The urgency of security


Delivering an optimized experience means organizations must access personal and confidential customer information – but once that box is cracked open, they're also at risk of mishandling that data, and exposing it via a breach or unauthorized access.

Customers are more vigilant than ever about their privacy and security, and any breach is a breach of their trust and immediate hit to a company's reputation and revenue. A company might even face major regulatory fines. In other words, security is increasingly taking center stage as customers get more savvy about protecting themselves, and will not hesitate to call out a company that missteps.

It's time to proactively deal with any security vulnerabilities, before they are exploited. Defensive and preventative strategies are the first step to ensure that threats are detected and contained before they cause any damage to your customers. It requires a holistic approach that involves getting all stakeholders on board to evaluate gaps.

And it's an ongoing process to tackle, now, through 2020 and beyond. Policies and procedures should be improved every year, including staff training, customer education around protecting themselves, and vetting any new vendors, no matter how exciting their AI offerings might be.

"You want to make sure you do your due diligence about what you’re having your customers interact with," Lester says. "One, make sure your own house is in order, but also ensure the folks you work with, platforms or business application vendors, are up to speed on newer and evolving sets of standards."

Looking ahead to 2020 and beyond


Scarlet Johanssen is not going to be in our ears any time soon, Lester says referring to the movie “Her”, but developments in next-generation AI will create exciting new opportunities.

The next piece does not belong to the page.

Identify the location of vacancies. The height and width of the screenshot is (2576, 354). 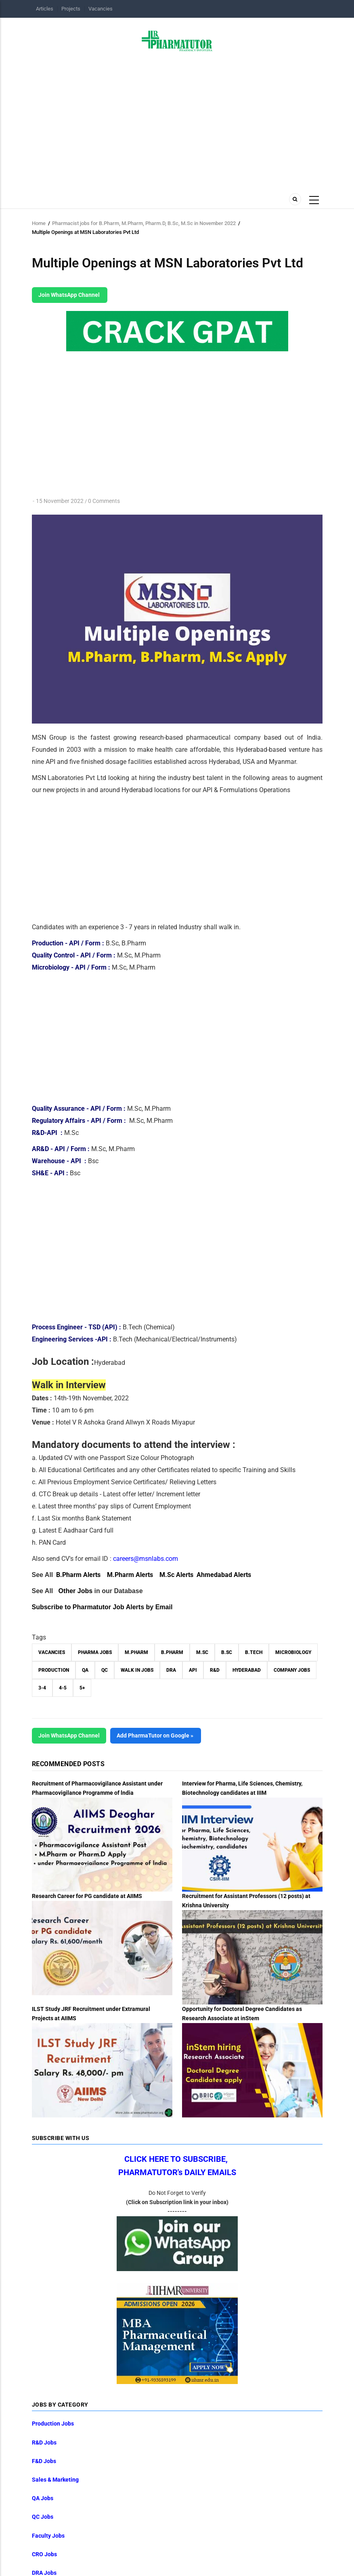 (51, 1652).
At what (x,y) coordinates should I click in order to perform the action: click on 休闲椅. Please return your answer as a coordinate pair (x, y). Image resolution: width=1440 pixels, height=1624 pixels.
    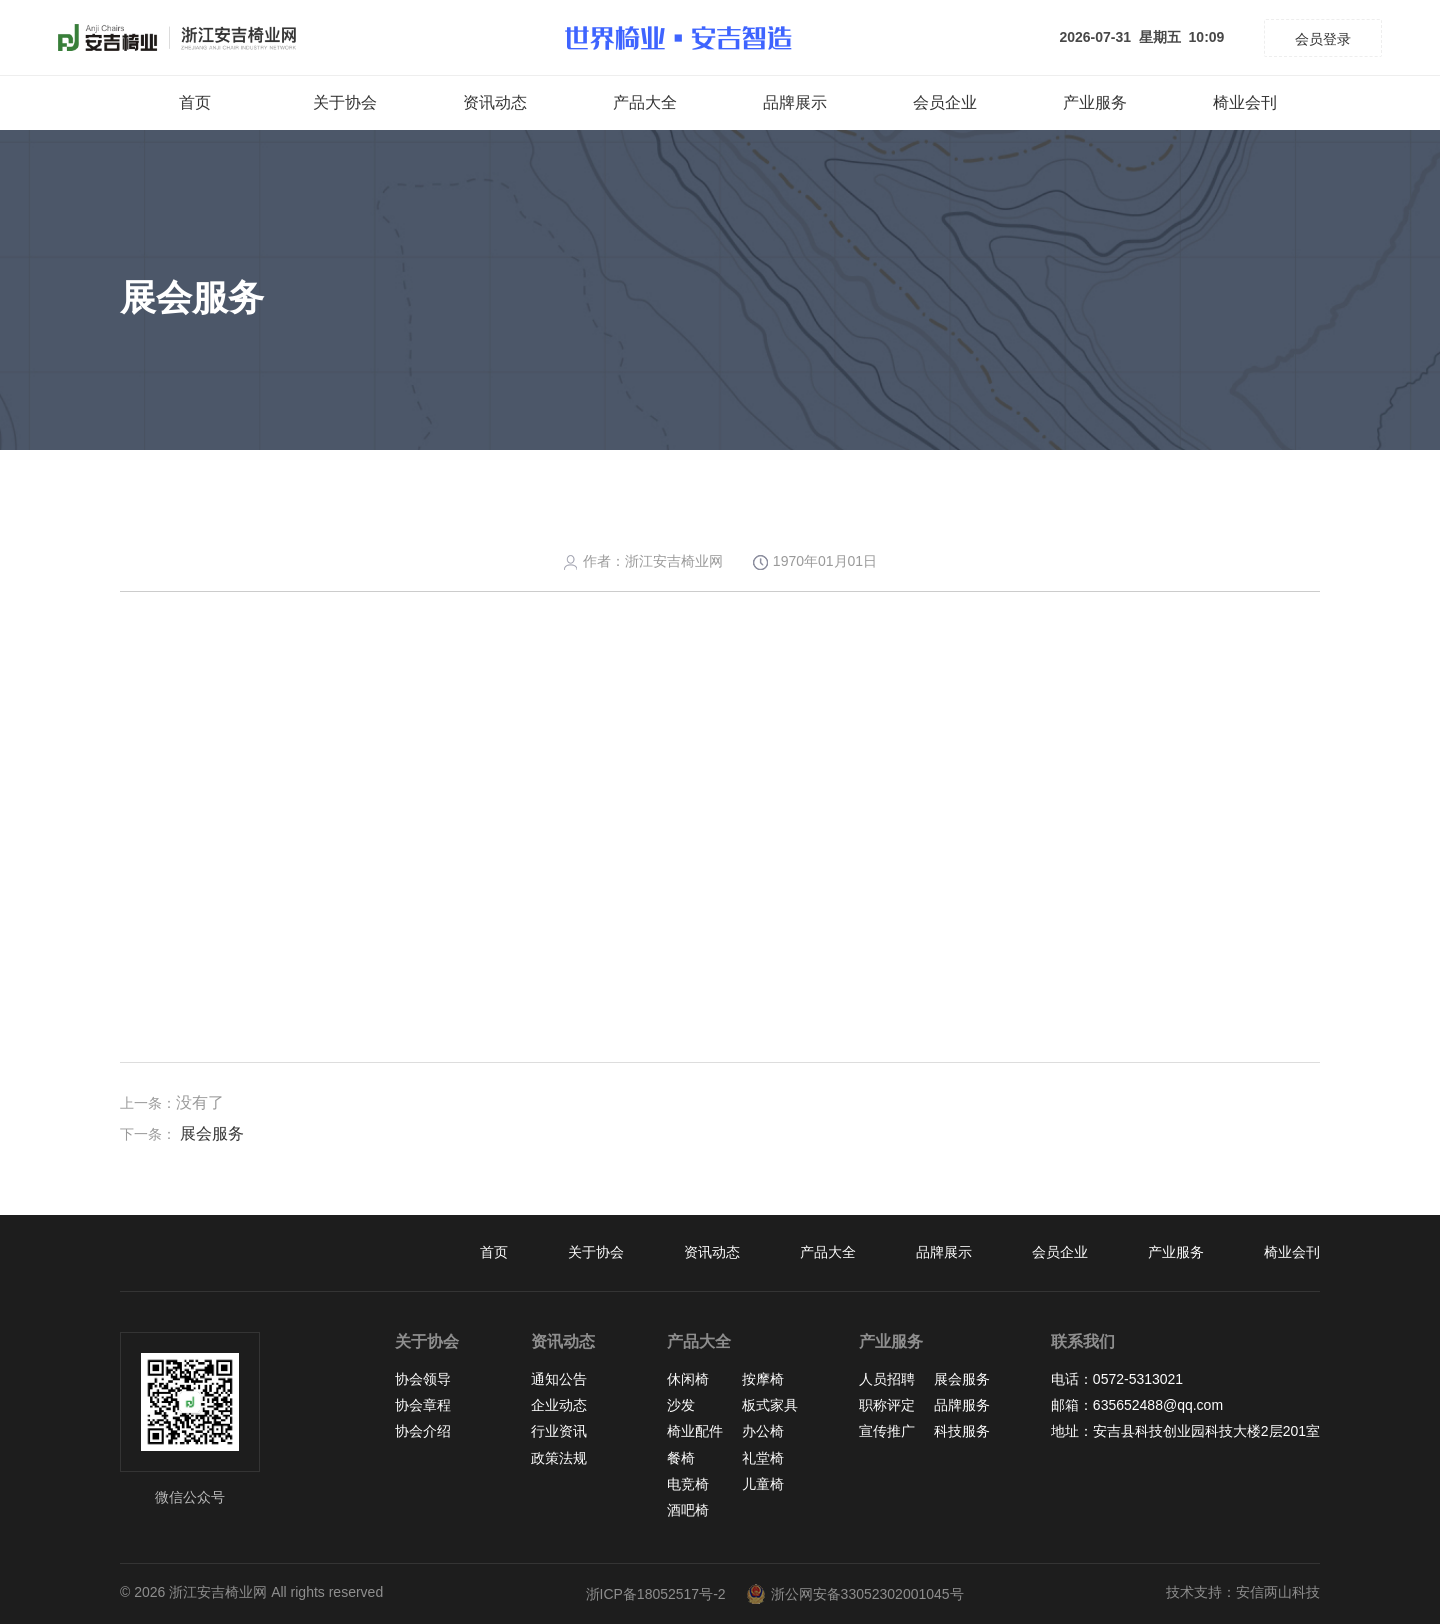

For instance, 2020 will be where we really start to see a post-app world. Not to say that native apps are going to go away completely, but with trends in responsive browser-based experiences, companies have the opportunity to think about creating engaging experiences that include things like AI and chatbots and conversational experiences that don’t require building a full native app. There are obvious examples like the big on-demand services – Uber, Lyft, Airbnb – that will still require the completeness of a native app to fully leverage the hardware in a phone, but more and more, mobile web is going to become on par with the native app experience.

"Next year will start this tipping point of a post-app world, where things like Apple Messaging and improvements in the browser are going to drive more capabilities," Lester says. "Whether a user is on a desktop, a tablet, or a mobile device, you can start to have really immersive, engaging experiences without having to invest in a mobile app."

Another major future trend is about creating a much deeper extension of your employee with the customer. For example, things like guiding the customer and seeing what they see through co-browsing. For instance, if you're a company that sells mortgages and the application process is complicated, the technology has evolved to the point where an agent can look at the customer’s device — and it doesn’t matter what the device is, so long as they’re in a browser — and see what they’re looking at, so that they can walk a customer through an experience, and do things like AR for annotation in a variety of use cases.

"It starts to really blur the line, in any device, between the employee, the company, the brand, and the customer in the overall experience," Lester says. "That’s exciting, and the capabilities that are coming down the pike will open up some exciting opportunities."

AI is only going to become better and better at offering outreach, support, better outcomes, and more.